Re: Test slots invalidations in 035_standby_logical_decoding.pl only if dead rows are removed - Mailing list pgsql-hackers

From Bertrand Drouvot
Subject Re: Test slots invalidations in 035_standby_logical_decoding.pl only if dead rows are removed
Date
Msg-id ZZ7GpII4bAYN+jT5@ip-10-97-1-34.eu-west-3.compute.internal
Whole thread Raw
In response to Re: Test slots invalidations in 035_standby_logical_decoding.pl only if dead rows are removed  (Alexander Lakhin <exclusion@gmail.com>)
Responses Re: Test slots invalidations in 035_standby_logical_decoding.pl only if dead rows are removed
List pgsql-hackers
Hi,

On Wed, Jan 10, 2024 at 05:00:01PM +0300, Alexander Lakhin wrote:
> 10.01.2024 12:46, Bertrand Drouvot wrote:
> 
> > Would it be possible to also send the standby logs?
> 
> Yes, please look at the attached logs.
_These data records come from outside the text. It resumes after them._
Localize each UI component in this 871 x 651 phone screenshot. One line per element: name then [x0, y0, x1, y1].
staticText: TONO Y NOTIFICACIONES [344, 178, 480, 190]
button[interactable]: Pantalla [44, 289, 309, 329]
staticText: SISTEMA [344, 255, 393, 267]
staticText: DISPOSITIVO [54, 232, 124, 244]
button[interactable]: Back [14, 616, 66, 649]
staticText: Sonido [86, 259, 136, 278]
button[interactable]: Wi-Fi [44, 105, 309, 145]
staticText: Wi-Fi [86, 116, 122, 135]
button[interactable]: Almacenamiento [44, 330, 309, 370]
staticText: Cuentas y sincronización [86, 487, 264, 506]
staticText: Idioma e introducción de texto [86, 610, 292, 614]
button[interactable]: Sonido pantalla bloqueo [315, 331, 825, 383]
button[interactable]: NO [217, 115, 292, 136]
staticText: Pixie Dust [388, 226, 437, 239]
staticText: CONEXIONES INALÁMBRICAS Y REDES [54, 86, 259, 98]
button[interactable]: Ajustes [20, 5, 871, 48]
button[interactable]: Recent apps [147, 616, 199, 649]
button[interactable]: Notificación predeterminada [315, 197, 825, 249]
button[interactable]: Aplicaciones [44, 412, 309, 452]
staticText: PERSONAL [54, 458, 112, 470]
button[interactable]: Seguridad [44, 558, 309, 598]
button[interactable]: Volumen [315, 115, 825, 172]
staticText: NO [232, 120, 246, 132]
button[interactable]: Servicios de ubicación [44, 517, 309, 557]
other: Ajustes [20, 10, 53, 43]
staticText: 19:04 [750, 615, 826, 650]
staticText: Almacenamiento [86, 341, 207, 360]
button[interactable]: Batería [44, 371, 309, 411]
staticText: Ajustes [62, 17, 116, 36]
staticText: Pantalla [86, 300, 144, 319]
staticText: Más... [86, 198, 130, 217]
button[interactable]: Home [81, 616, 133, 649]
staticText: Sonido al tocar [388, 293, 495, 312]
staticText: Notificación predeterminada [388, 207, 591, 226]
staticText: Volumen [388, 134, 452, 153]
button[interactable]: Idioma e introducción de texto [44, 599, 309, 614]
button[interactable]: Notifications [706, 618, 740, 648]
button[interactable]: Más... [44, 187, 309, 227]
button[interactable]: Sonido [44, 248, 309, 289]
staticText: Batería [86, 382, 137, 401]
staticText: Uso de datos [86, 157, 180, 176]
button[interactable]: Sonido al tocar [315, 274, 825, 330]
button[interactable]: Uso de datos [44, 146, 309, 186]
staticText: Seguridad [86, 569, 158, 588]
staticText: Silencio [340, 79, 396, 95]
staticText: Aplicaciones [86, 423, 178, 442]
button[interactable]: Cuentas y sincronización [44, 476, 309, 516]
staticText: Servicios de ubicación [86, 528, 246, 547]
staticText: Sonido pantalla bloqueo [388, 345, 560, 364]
This time I've build postgres with
> -DWAL_DEBUG and ran tests with TEMP_CONFIG as below:
> wal_keep_size=1GB
> wal_debug = on
> log_autovacuum_min_duration = 0
> log_statement = 'all'
> log_min_messages = INFO
> 
> The archive attached contains logs from four runs:
> recovery-1-ok -- an example of successful run for reference
> recovery-7-pruning and recovery-19-pruning -- failures with a failed
>  subtest 'activeslot slot invalidation is logged with on-access pruning'
> recovery-15-vacuum_pg_class -- a failure with a failed
>  subtest 'activeslot slot invalidation is logged with vacuum on pg_class'

Thanks a lot for the testing!

> is an absent message 'obsolete replication slot "row_removal_activeslot"'

Looking at recovery-15-vacuum_pg_class/i035_standby_logical_decoding_standby.log here:

Yeah, the missing message has to come from InvalidatePossiblyObsoleteSlot().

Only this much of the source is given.